To conclude, the current state of the art in designing AI components, such as neural network libraries, is reminiscent of what used to be called the cyclic executive in early operating system literature. Cyclic executives, in contrast to priority-based real-time scheduling, processed all pieces of incoming computation at the same priority and quality. Similarly, given incoming data frames (e.g., multi-color images or 3D LiDAR point clouds), modern neural network algorithms process all data rows and columns at the same priority and quality, with no regard to cues from the physical environment that impact time-constraints and criticality of different parts of the data scene. The real-time research community is in the best position to change this status quo.
Acknowledgement: This article is a distillation of challenges introduced in the RTSS 2020 paper: “On Removing Algorithmic Priority Inversion from Mission-critical Machine Inference Pipelines” by Shengzhong Liu, Shuochao Yao, Xinzhe Fu, Rohan Tabish, Simon Yu, Ayoosh Bansal, Heechul Yun, Lui Sha and Tarek Abdelzaher. (Best Paper Award)

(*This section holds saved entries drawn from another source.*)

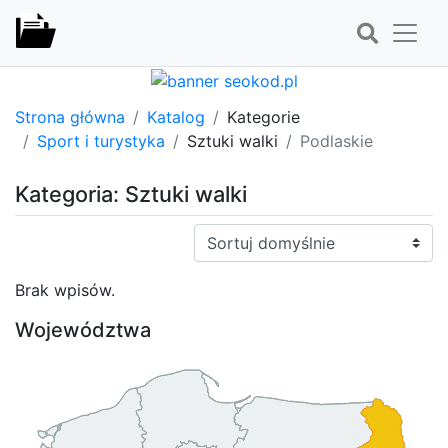
Strona główna
Katalog
Kategorie
Sport i turystyka
Sztuki walki
Podlaskie
Kategoria: Sztuki walki
Sortuj:
Brak wpisów.
Województwa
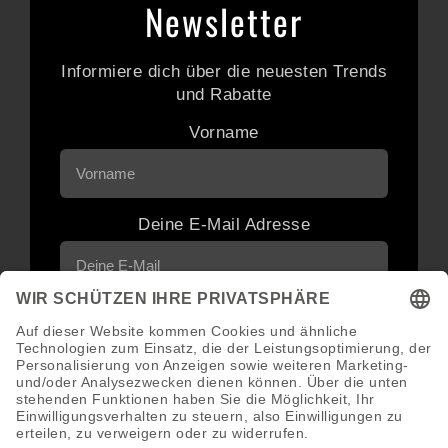
Newsletter
Informiere dich über die neuesten Trends
und Rabatte
Vorname
Deine E-Mail Adresse
Neuigkeiten und Angebote via E-Mail
erhalten
Abonnieren
Abmeldung jederzeit möglich.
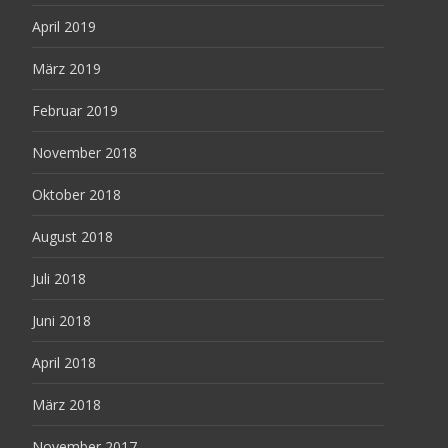
April 2019
März 2019
Februar 2019
November 2018
Oktober 2018
August 2018
Juli 2018
Juni 2018
April 2018
März 2018
November 2017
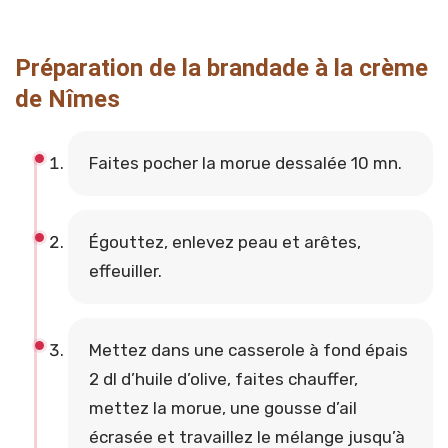
Préparation de la brandade à la crème
de Nîmes
Faites pocher la morue dessalée 10 mn.
Égouttez, enlevez peau et arêtes,
effeuiller.
Mettez dans une casserole à fond épais
2 dl d’huile d’olive, faites chauffer,
mettez la morue, une gousse d’ail
écrasée et travaillez le mélange jusqu’à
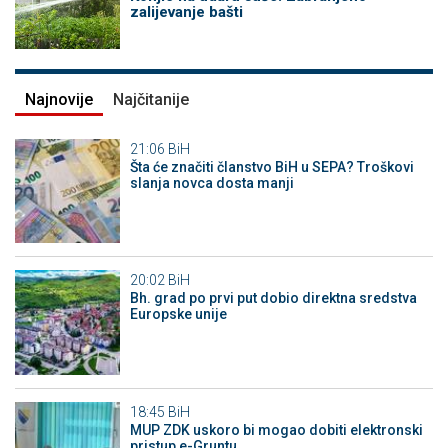
zalijevanje bašti
Najnovije
Najčitanije
21:06
BiH
Šta će značiti članstvo BiH u SEPA? Troškovi
slanja novca dosta manji
20:02
BiH
Bh. grad po prvi put dobio direktna sredstva
Europske unije
18:45
BiH
MUP ZDK uskoro bi mogao dobiti elektronski
pristup e-Gruntu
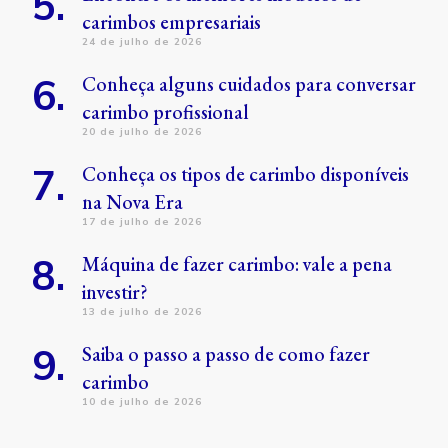
carimbos empresariais
24 de julho de 2026
Conheça alguns cuidados para conversar
carimbo profissional
20 de julho de 2026
Conheça os tipos de carimbo disponíveis
na Nova Era
17 de julho de 2026
Máquina de fazer carimbo: vale a pena
investir?
13 de julho de 2026
Saiba o passo a passo de como fazer
carimbo
10 de julho de 2026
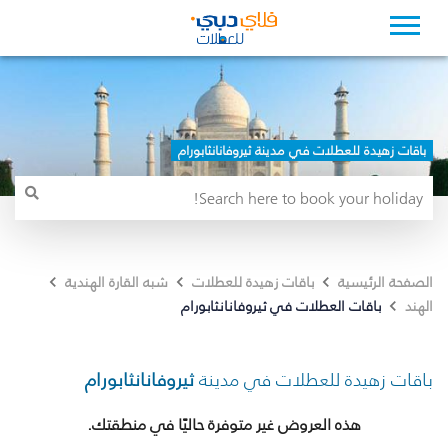
باقات زهيدة للعطلات في مدينة ثيروفانانثابورام
الصفحة الرئيسية
باقات زهيدة للعطلات
شبه القارة الهندية
باقات العطلات في ثيروفانانثابورام
الهند
باقات زهيدة للعطلات في مدينة
ثيروفانانثابورام
هذه العروض غير متوفرة حاليًا في منطقتك.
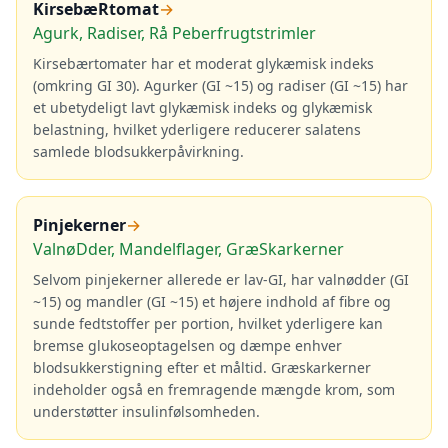
KirsebæRtomat
→
Agurk, Radiser, Rå Peberfrugtstrimler
Kirsebærtomater har et moderat glykæmisk indeks
(omkring GI 30). Agurker (GI ~15) og radiser (GI ~15) har
et ubetydeligt lavt glykæmisk indeks og glykæmisk
belastning, hvilket yderligere reducerer salatens
samlede blodsukkerpåvirkning.
Pinjekerner
→
ValnøDder, Mandelflager, GræSkarkerner
Selvom pinjekerner allerede er lav-GI, har valnødder (GI
~15) og mandler (GI ~15) et højere indhold af fibre og
sunde fedtstoffer per portion, hvilket yderligere kan
bremse glukoseoptagelsen og dæmpe enhver
blodsukkerstigning efter et måltid. Græskarkerner
indeholder også en fremragende mængde krom, som
understøtter insulinfølsomheden.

Author bio: Tarek Abdelzaher received his Ph.D. in Computer Science from the University of Michigan in 1999. He is currently a Professor and Willett Faculty Scholar at the Department of Computer Science, the University of Illinois at Urbana Champaign. He has authored/coauthored more than 300 refereed publications in real-time computing, distributed systems, sensor networks, and control. He served as an Editor-in-Chief of the Journal of Real-Time Systems, and has served as Associate Editor of the IEEE Transactions on Mobile Computing, IEEE Transactions on Parallel and Distributed Systems, IEEE Embedded Systems Letters, the ACM Transaction on Sensor Networks, ACM Transactions on Internet Technology, ACM Transactions on Internet of Things, and the Ad Hoc Networks Journal. He chaired (as Program or General Chair) several conferences in his area including RTAS, RTSS, IPSN, Sensys, Infocom, MASS, SECON, DCoSS, ICDCS, and ICAC. Abdelzaher’s research interests lie broadly in understanding and influencing performance and temporal properties of networked embedded, social and software systems in the face of increasing complexity, distribution, and degree of interaction with an external physical environment. Tarek Abdelzaher is a recipient of the IEEE Outstanding Technical Achievement and Leadership Award in Real-time Systems (2012), the Xerox Award for Faculty Research (2011), as well as over ten best paper awards. He is a fellow of IEEE and ACM.
Disclaimer: Any views or opinions represented in this blog are personal, belong solely to the blog post authors and do not represent those of ACM SIGBED or its parent organization, ACM.